The parts that work sound good, and they do possess a certain amount of that Helloween charm – Kiske still sounds great, exactly as he did back then, and Hansen can craft some great melodic leads and a memorable power metal chorus like few others. The remainder of the band performs admirably, though with little to comment upon in either direction – this one’s more about the songs than the instrumentation, and in that respect, it is very much a pop-rock record, to further corroborate Hansen’s statements. The title track is a great opener, an eponymous-song-from-an-eponymous-album statement of intent that would work better as such if the album upheld its promise; “Souls Alive” and “Star Rider” re-capture some of the magic of the less-speedy and less-epic side of Helloween.
But then, there’s more… The track that Hansen was referencing in that interview is “Never Too Late,” which is the third track, and his description wasn’t far off. This sounds like Helloween c. 1988 covering some pop-punk radio fodder like Bowling For Soup or Avril Lavigne. (Avrilloween? Hellavigne? You make the call.) The similarly titled “Never Change Me” falters equally, another that sounds like Kiske fronting American Hi-Fi in 2001, all instant-hook harmony guitar intro, moody verses and melodic alt-rock / power-pop chorus; shake and rinse and repeat, bring it down a second in the bridge, and then explode back for the finale… The power ballad “Nobody Ever Sees Me” closes the album proper on a semi-symphonic moment, and it’s every bit as agonizing as its lyrics about young girls searching for true love in an unfair world would indicate. “No one ever sees me / no one ever hears me / no one knows me / no one feels my pain…” It’s probably heartfelt to some degree, true, but unfortunately, it’s also only about a half-step removed from movie-of-the-week sentimentality filtered through Taylor Swift.

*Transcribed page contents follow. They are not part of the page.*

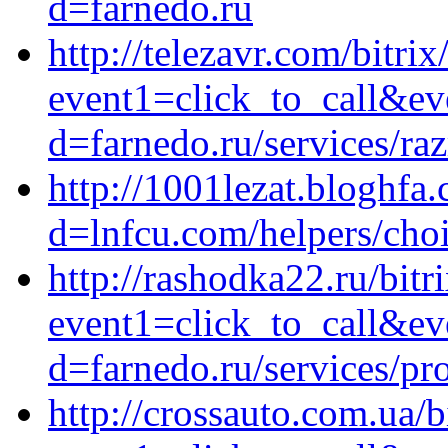
d=farnedo.ru
http://telezavr.com/bitrix
event1=click_to_call&e
d=farnedo.ru/services/ra
http://1001lezat.bloghfa
d=lnfcu.com/helpers/choi
http://rashodka22.ru/bitr
event1=click_to_call&ev
d=farnedo.ru/services/p
http://crossauto.com.ua/b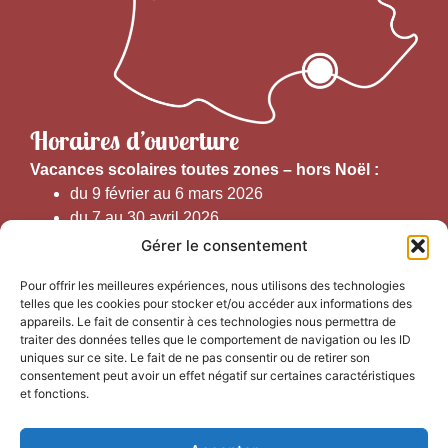
Horaires d’ouverture
V
acances scolaires toutes zones – hors Noël :
du 9 février au 6 mars 2026
du 7 au 30 avril 2026
du 1er juin au 30 septembre 2026
Gérer le consentement
du 19 au 30 octobre 2026
Pour offrir les meilleures expériences, nous utilisons des technologies
telles que les cookies pour stocker et/ou accéder aux informations des
Horaires d’ouverture au public :
appareils. Le fait de consentir à ces technologies nous permettra de
traiter des données telles que le comportement de navigation ou les ID
uniques sur ce site. Le fait de ne pas consentir ou de retirer son
Du 1er septembre au 30 juin 2026 (hors juillet et août)
consentement peut avoir un effet négatif sur certaines caractéristiques
du lundi au vendredi de 9h50 à 12h30 et de
et fonctions.
13h15 à 17h00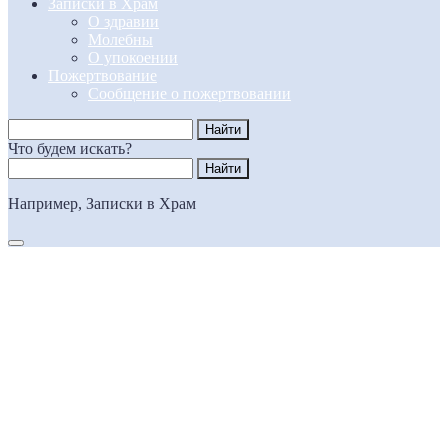
Записки в Храм
О здравии
Молебны
О упокоении
Пожертвование
Сообщение о пожертвовании
Что будем искать?
Например,
Записки в Храм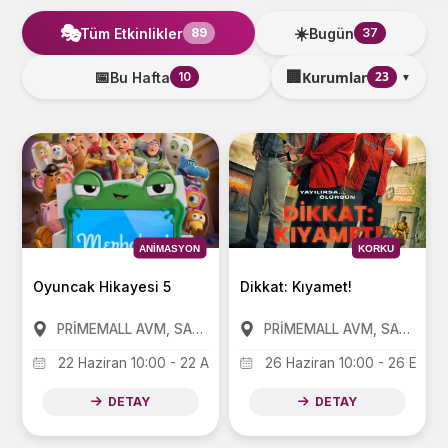
🎭
☀️
Tüm Etkinlikler
Bugün
89
37
🏢
📅
Kurumlar
23
Bu Hafta
10
▼
ANIMASYON
KORKU
Oyuncak Hikayesi 5
Dikkat: Kıyamet!
PRİMEMALL AVM, SANKO PARK AVM, FORUM AVM
PRİMEMALL AVM, SANKO PARK AVM, FORUM AVM
22 Haziran 10:00 - 22 Ağustos 15:00
26 Haziran 10:00 - 26 Eylül 
DETAY
DETAY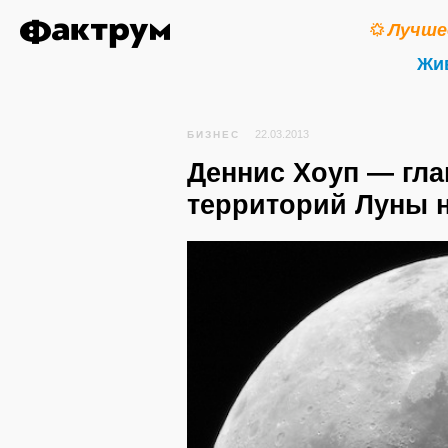
Лучше
Жи
22.03.2013
БИЗНЕС
Деннис Хоуп — гл
территорий Луны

The remainder of the record falls in the middle ground — neither as solid as the best three, nor as execrable as the worst. There are a couple of mid-tempo tracks that tread the line in “Renegade” and “We Rise,” some electronic elements that introduce the decent-but-not-brilliant “I’ve Tried”… Nothing is particularly bad, and nor is it particularly good; enjoyable in the moment, pending one’s ability to digest the inherent goofiness, and then it’s gone again.
In some fashion, it’s a bit unfair that Unisonic is mostly a rock record that will forever live in the shadow of the two metal classics that its singer and guitarist brought about a quarter century ago, but then again, such comparison is inevitable. (And no one’s avoiding it — there’s even a bonus live version of Helloween’s “I Want Out.”) Unisonic certainly falls short of even recent Helloween, since 7 Sinners was one of that band’s strongest post-Kiske / Hansen efforts. Still, parts of Unisonic show promise, and assuming the band can either overcome or better integrate or execute its poppier tendencies, perhaps something could come of this reunion. Until then, this is a few decent tunes embedded in a sugary-sweet guilty pleasure in its best minutes, and a groan-inducing rock record in its worst. We know these guys can do better than recycled pop tropes from a half-decade back, even if they’re willfully avoiding recycling the power metal tropes they themselves invented two decades before that.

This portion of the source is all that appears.